▶

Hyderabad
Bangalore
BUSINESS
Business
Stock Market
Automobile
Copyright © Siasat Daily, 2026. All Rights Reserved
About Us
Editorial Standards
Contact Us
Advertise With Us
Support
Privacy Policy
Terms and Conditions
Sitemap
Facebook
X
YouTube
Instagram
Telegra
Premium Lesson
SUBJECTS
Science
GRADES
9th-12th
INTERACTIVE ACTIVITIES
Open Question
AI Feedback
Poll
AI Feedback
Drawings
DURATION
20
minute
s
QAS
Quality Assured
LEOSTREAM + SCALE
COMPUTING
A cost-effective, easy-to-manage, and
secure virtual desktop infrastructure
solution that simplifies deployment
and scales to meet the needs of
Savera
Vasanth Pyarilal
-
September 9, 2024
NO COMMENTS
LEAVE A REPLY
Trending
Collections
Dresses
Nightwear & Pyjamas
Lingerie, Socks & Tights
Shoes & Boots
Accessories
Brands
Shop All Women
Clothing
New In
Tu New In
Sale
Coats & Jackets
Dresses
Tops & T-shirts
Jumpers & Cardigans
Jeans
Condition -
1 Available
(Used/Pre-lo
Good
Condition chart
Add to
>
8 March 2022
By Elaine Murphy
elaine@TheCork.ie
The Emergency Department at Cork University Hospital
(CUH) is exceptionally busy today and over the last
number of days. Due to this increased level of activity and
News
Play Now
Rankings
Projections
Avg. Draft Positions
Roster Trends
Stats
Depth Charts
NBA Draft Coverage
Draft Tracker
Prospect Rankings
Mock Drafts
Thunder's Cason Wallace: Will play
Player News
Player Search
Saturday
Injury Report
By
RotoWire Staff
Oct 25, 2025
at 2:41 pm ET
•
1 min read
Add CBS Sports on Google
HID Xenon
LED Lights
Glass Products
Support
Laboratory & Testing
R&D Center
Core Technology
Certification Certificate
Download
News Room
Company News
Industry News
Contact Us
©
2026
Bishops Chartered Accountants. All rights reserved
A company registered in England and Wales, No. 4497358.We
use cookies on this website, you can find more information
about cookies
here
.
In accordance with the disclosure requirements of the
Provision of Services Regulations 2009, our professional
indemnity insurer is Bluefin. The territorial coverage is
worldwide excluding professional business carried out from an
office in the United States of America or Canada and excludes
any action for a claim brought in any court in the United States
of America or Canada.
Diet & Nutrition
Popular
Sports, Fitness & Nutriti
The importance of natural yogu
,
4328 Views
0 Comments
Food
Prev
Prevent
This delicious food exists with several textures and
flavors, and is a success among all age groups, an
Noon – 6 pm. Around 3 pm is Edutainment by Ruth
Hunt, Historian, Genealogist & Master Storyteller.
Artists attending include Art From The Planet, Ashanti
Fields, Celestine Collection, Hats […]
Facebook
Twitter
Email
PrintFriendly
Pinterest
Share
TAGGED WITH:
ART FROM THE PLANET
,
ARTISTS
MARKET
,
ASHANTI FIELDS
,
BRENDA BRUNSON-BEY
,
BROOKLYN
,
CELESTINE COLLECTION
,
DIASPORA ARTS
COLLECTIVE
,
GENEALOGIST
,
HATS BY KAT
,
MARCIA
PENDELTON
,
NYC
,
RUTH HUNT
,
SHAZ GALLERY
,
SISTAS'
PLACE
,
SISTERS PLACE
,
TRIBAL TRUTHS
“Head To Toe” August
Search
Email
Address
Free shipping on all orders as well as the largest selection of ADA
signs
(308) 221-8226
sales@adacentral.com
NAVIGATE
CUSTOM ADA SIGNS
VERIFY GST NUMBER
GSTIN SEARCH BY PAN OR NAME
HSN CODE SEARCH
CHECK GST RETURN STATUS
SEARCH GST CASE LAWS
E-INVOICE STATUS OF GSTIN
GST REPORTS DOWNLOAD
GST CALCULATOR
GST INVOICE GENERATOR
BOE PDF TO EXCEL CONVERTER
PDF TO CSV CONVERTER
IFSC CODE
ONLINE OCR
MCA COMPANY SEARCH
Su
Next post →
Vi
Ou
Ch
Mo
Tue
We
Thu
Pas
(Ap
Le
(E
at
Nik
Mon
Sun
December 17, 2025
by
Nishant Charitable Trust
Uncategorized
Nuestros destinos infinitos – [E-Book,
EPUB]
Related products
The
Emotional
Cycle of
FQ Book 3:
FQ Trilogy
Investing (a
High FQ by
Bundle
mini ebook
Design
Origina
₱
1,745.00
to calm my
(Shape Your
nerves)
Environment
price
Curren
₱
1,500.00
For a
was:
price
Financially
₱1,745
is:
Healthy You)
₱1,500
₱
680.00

◀

WHAT YOU WILL DO
In the listing above, find the line that contains "Investing (a". Write it out exactly, along with each line after it up to and including the last.

EXERCISE RESULT
Investing (a
High FQ by
Bundle
mini ebook
Design
Origina
₱
1,745.00
to calm my
(Shape Your
nerves)
Environment
price
Curren
₱
1,500.00
For a
was:
price
Financially
₱1,745
is:
Healthy You)
₱1,500
₱
680.00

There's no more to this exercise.